Carving out a career in the creative industry can be a long and winding road, but at the end of it lies a job like no other, writes Gareth Martin Royle.
“The analogy I always use is that it’s like being in an abusive relationship,” says theatre director Derek Bond. “You always feel like you should be leaving, you should be doing something else. And sometimes you feel like your art is letting you down somehow, that it’s holding you back. And yet you keep on doing it.”
Bond studied drama at university, and ten years after graduating, he is directing his first full show at a major theatre. The abusive relationship metaphor is one he employs to describe a lifestyle that often asks for far more than it gives.
To continue the comparison, it’s a relationship that can be very one-sided. Illustrator Karolin Schnoor took the risk of going freelance immediately after graduating. She says: “It can be quite isolating, and there’s no real sense of being part of the creative industry as such because you’re on your own.”
But there’s something about the creative industry that keeps people coming back, despite the knocks they invariably receive.
“I know some people who think of it as like a calling, a vocation,” says Bond. “Like they’re a monk, or a priest.
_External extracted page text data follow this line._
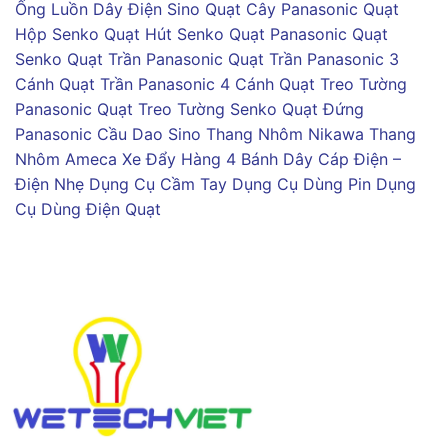
Ống Luồn Dây Điện Sino
Quạt Cây Panasonic
Quạt
Hộp Senko
Quạt Hút Senko
Quạt Panasonic
Quạt
Senko
Quạt Trần Panasonic
Quạt Trần Panasonic 3
Cánh
Quạt Trần Panasonic 4 Cánh
Quạt Treo Tường
Panasonic
Quạt Treo Tường Senko
Quạt Đứng
Panasonic
Cầu Dao Sino
Thang Nhôm Nikawa
Thang
Nhôm Ameca
Xe Đẩy Hàng 4 Bánh
Dây Cáp Điện –
Điện Nhẹ
Dụng Cụ Cầm Tay
Dụng Cụ Dùng Pin
Dụng
Cụ Dùng Điện
Quạt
Like it’s something that you get called to do and you can’t not do it.”
It’s a view shared by musician Sean Harrington. After many years in the music industry, including a stint as bassist for nineties punk rock band Pillbox, he is enjoying success as one half of a covers duo. When he reached a crossroads in his life, it was music that he turned to. “I came back from a year in Australia and thought: what is it I really love doing? And the answer was: playing music,” he says.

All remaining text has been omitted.